Here we argue that NPCs and glial cells, but not mature neurons, are the primary targeted cells for JEV infection in humans. Regarding to the primary infection of JEV, initial circulating viruses may first invade the blood-brain barrier and infect the endothelial cells and glial cells [8], [40]. Although most mature neurons are resistant to the JEV infection, the cells still could be infected by JEV at high MOI and long-term challenge (Fig. 4D). The infected glial cells may provide a large amount of amplified JEV to attack neighboring mature neurons or neural stem cells and cause the loss of neurons in vivo. In addition, adult neural stem cells, which are located near the endothelial cells, may be persistently infected and propagate the JEV to their progeny of derived neurons [25], [31]. Infection of mature neurons in the late stage of JEV encephalitis may also be triggered by the released cytokines or pro-inflammatory mediators from infected glial cells and activated microglia, which disturb the membrane integrity of surrounding neurons and may consequently facilitate the viral infection and spreading of the cells. Furthermore, infected glial cells may upregulate the expression of JEV co-receptors, such as heparin or haparan sulfate [22], and promote the JEV adsorption and infection to their neighboring neurons. These raised possibilities will be validated to elucidate the detailed mechanisms for the neuronal infection and neuronal cell death in patients.

The finding of viral tropism for the neural cells also emphasizes that attenuating the viral load in adult stem cells and glial cells is critical for the JEV treatment.

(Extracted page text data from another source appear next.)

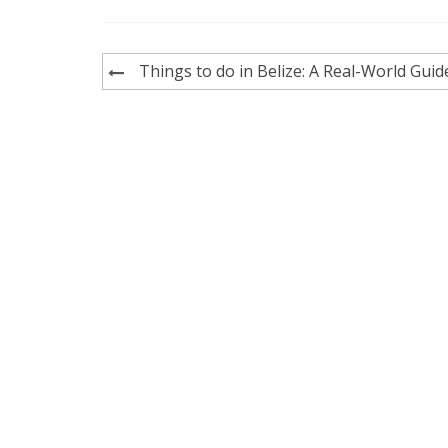
Post
Things to do in Belize: A Real-World Guid
navigation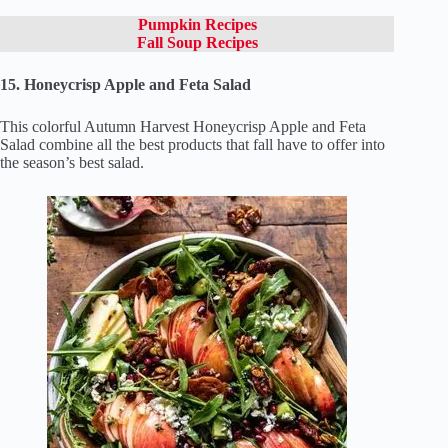
Pumpkin Recipes
Fall Soup Recipes
15. Honeycrisp Apple and Feta Salad
This colorful Autumn Harvest Honeycrisp Apple and Feta
Salad combine all the best products that fall have to offer into
the season’s best salad.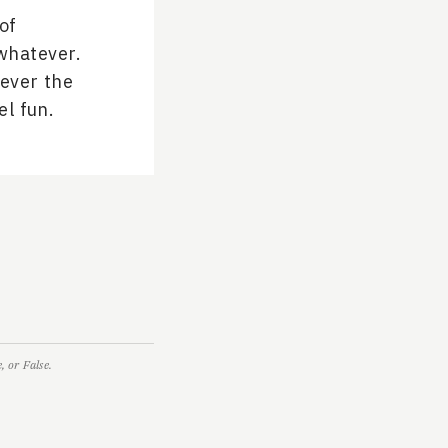
of
whatever.
tever the
el fun.
 or False.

Alternatively, controlling the cytokine storm produced by the infected glial cells or activated microglia could also partially rescue the survival of neurons after JEV infection [36]. Constitutively activated microglia and their secreted cytokines in JEV-infected brain could exaggerate neuroinflammation and consequently trigger severe neuronal cell death [37], [38], [39]. In vitro studies of antibody neutralization further illustrate that TNF-α and IL-1β released by activated microglia are critical for JEV-induced neurotoxicity [40], [41], [42]. Attenuating the inflammatory response by chemical compounds, such as minocycline, can enhance neurogenesis and diminish the viral pool in the subventricular zone of JEV-inoculated mice [43]. These observations suggest that immune-modulation therapy for preventing cytokine storm and microgliosis may provide neuroprotection and rescue the survival of neuronal cell for JEV-triggered acute encephalitis.

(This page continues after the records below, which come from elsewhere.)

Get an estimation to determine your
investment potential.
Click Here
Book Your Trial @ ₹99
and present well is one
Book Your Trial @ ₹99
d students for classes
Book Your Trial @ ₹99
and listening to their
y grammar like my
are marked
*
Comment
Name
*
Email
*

Taken together, we demonstrate that the neural differentiation system of hESCs is useful to investigate the cell tropism and cytopathogical mechanism of human neurovirulent viruses. Our study indicates that NPCs and glial cells, but not the mature neurons, are the primary target cells of JEV. Further investigations of the role of vimentin and cytopathogenesis in JEV-infected NPCs will improve our understanding of the viral-cellular interactions and may help us to design effective treatments for acute viral encephalitis and persistent infection in the infected patients.